Linear congruences $2X\equiv9\pmod{26},\pmod{25}$

Question

May double that of a natural number let rest $9$ when divided by $26$? And when divided by $25$?

I tried:

$$2X\equiv9\pmod{26}$$ As $(26,2)=2$ and $2\nmid9$ then the congruence linear not admits solution. So far, everything ok!

However in $$2X\equiv9\pmod{25}$$ As $(25,2)=1$ we assume that the congruence a single solution.
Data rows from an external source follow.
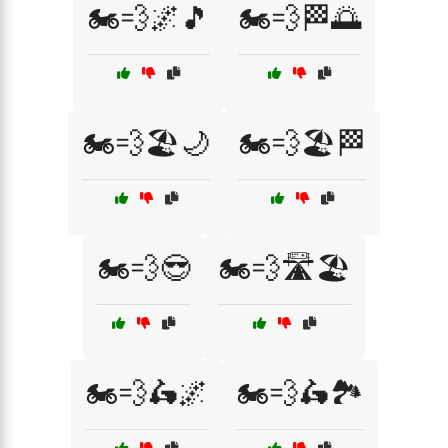
🏍️💨🌌🎵
🏍️💨🏁🌅
🏍️💨🏖️🌙
🏍️💨🏖️🏁
🏍️💨😎
🏍️💨🛣️🏖️
🏍️💨🛵🌌
🏍️💨🛵🏞️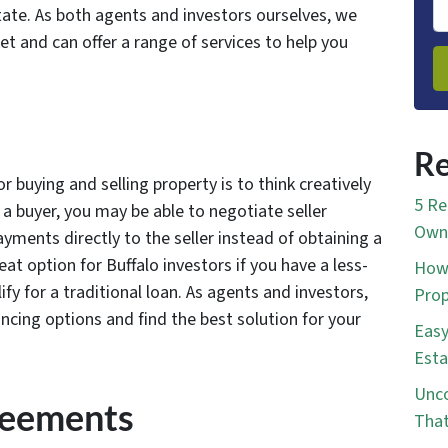
tate. As both agents and investors ourselves, we
t and can offer a range of services to help you
Re
r buying and selling property is to think creatively
5 Re
 a buyer, you may be able to negotiate seller
Own 
yments directly to the seller instead of obtaining a
at option for Buffalo investors if you have a less-
How 
ify for a traditional loan. As agents and investors,
Prop
ancing options and find the best solution for your
Easy
Esta
Unco
reements
That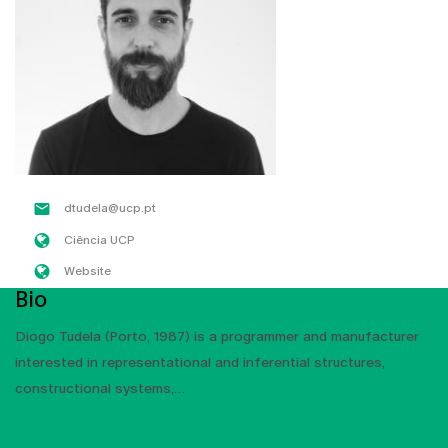
dtudela@ucp.pt
Ciência UCP
Website
Bio
Diogo Tudela (Porto, 1987) is a programmer and manufacturer
interested in representational and inferential structures,
constructional systems,
SHOW MORE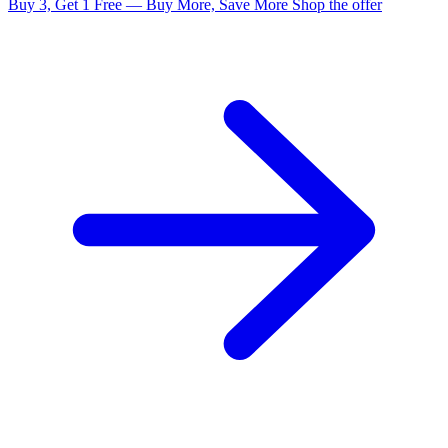
Buy 3, Get 1 Free — Buy More, Save More
Shop the offer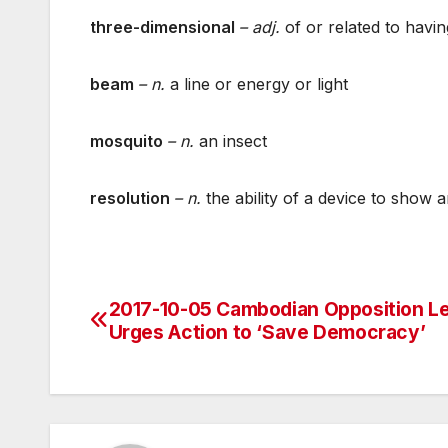
three-dimensional
– adj.
of or related to havin
beam
– n.
a line or energy or light
mosquito
– n.
an insect
resolution
– n.
the ability of a device to show a
2017-10-05 Cambodian Opposition L
Post
Urges Action to ‘Save Democracy’
navigation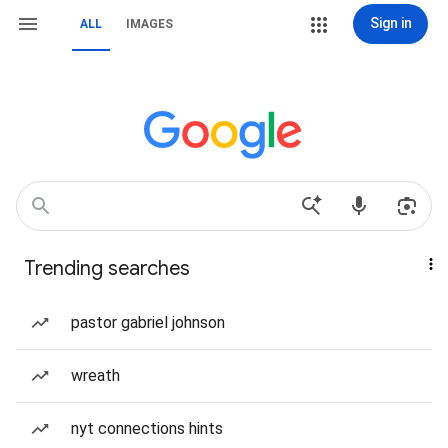
Sign in
ALL
IMAGES
Trending searches
pastor gabriel johnson
wreath
nyt connections hints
I tried to find the solution using Diophantine equations, however, observe $$2X\equiv9\pmod{25}\Longrightarrow25\mid2X-9\Longrightarrow\\2X-9=25k\Longrightarrow\fbox{$2X-25k=9$}$$

I'm on the right track?

How do I proceed if yes.

Answer 1

You're making it too complicated, I'm afraid. $2X\equiv9\pmod{25}$ is equivalent to $2X\equiv34\pmod{25}.$ Since $(2,25)=1,$ then we can conclude that $2$ has a multiplicative inverse modulo $25$ ($13$, in particular, but it isn't necessary to know this to complete the problem). This allows us to effectively "divide by $2$" on both sides of the congruence $2X\equiv34\pmod{25},$ giving us the answer.

Answer 2

Hint

$$2 \cdot 13 \equiv 26 \equiv 1 \pmod{25}$$

So, multiplication by 13 cancels $2$ in $\pmod{25}$.

Alternately Use the Extended Euclidian Algorithm to solve $2a+25b=1$ and multiply it by $9$ to get a solution to your Diophantine equation.